[Dataset items]
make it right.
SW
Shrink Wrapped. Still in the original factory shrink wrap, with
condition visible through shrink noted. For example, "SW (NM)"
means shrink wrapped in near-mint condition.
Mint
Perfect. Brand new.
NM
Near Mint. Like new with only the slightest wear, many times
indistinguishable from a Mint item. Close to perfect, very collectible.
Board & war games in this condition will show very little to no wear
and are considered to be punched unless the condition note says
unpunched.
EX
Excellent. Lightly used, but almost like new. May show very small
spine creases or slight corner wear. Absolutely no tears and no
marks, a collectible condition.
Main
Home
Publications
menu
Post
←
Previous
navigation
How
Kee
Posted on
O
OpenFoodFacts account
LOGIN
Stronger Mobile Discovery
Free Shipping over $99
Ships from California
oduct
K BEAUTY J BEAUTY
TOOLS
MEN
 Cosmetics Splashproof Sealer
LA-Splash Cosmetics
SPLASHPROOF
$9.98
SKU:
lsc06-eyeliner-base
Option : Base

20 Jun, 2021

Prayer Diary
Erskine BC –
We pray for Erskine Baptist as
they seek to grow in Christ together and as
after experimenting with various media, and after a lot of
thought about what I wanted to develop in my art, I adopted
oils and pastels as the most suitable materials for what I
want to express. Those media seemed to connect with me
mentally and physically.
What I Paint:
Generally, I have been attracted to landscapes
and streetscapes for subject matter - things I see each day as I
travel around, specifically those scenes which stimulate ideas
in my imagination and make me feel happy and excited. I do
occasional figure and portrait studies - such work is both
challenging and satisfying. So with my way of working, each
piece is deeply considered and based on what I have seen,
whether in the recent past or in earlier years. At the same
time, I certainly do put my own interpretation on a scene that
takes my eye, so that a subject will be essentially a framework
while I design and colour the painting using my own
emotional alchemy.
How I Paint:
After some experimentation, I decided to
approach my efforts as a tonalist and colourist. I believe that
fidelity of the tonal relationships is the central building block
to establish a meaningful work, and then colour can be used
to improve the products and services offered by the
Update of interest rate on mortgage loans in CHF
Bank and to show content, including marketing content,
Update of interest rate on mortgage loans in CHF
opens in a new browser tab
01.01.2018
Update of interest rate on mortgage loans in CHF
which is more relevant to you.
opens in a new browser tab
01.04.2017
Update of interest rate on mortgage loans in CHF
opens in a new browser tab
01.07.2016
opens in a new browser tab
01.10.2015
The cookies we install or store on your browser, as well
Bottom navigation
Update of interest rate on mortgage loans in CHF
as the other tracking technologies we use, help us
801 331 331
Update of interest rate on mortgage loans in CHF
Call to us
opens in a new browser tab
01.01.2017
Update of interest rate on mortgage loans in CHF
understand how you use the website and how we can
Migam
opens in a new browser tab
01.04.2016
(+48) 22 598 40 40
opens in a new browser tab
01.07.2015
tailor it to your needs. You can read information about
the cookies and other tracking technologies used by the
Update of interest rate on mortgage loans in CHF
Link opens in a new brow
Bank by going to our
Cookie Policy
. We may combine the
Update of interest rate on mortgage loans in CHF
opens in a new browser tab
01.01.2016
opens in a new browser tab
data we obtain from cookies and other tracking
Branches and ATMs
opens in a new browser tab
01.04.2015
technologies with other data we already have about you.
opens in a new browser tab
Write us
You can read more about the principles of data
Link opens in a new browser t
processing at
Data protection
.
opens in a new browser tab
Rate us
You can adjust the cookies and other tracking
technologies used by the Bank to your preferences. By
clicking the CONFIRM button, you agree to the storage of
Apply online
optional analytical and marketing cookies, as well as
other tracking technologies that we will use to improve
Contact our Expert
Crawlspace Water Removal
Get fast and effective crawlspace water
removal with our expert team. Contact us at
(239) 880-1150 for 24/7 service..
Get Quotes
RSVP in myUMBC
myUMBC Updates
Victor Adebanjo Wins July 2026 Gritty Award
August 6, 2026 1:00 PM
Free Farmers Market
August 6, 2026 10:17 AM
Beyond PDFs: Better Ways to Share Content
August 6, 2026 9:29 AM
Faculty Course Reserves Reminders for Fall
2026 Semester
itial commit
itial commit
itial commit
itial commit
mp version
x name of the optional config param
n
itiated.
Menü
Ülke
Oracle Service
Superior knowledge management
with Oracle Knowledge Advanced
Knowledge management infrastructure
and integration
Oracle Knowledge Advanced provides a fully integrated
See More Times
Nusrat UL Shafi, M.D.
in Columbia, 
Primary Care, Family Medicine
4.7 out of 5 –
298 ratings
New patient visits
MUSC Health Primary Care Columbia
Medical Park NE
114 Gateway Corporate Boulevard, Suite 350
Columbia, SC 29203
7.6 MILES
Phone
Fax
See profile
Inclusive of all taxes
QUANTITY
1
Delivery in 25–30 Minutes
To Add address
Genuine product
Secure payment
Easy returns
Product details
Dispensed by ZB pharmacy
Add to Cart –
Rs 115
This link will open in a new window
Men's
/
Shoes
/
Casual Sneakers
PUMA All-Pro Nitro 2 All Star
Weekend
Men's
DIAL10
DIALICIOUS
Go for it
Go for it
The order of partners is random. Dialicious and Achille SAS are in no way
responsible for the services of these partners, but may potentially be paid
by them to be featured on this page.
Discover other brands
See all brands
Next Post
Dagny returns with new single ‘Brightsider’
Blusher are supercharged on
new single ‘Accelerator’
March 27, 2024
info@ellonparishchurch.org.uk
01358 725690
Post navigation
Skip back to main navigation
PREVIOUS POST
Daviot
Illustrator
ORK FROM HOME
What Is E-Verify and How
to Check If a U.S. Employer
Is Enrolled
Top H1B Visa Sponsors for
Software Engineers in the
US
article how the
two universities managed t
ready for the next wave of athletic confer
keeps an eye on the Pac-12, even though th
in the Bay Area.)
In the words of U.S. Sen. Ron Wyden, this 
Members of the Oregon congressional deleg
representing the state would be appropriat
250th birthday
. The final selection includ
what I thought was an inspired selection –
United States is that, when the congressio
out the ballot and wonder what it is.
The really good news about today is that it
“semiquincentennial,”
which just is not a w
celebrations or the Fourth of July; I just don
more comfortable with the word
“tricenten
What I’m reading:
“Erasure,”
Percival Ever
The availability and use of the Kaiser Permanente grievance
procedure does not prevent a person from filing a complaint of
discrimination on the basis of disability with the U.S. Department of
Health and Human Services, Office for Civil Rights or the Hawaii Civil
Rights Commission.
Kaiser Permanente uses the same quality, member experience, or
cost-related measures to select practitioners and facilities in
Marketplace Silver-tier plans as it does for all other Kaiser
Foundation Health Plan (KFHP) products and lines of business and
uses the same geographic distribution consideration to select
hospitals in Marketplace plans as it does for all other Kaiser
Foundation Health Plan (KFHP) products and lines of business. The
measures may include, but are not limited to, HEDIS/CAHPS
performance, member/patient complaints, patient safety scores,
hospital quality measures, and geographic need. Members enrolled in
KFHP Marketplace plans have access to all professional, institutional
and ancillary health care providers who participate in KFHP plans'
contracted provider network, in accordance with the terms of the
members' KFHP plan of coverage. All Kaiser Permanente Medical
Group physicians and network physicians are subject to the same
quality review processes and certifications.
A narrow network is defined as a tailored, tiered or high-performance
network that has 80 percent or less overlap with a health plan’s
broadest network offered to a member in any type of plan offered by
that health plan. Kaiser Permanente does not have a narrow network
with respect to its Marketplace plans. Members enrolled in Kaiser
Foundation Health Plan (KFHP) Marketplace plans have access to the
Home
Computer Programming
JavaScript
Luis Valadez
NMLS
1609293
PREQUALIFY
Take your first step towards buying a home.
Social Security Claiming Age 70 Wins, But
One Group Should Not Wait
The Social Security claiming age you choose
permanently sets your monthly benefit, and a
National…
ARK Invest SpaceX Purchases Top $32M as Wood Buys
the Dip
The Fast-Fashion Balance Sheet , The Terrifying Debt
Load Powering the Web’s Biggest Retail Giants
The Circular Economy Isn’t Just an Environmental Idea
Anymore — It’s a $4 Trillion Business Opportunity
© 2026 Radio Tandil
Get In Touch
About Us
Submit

> Task prompt: Among the lines of the data, find every one that holds "each" and copy it.

> Task answer:
and streetscapes for subject matter - things I see each day as I
challenging and satisfying. So with my way of working, each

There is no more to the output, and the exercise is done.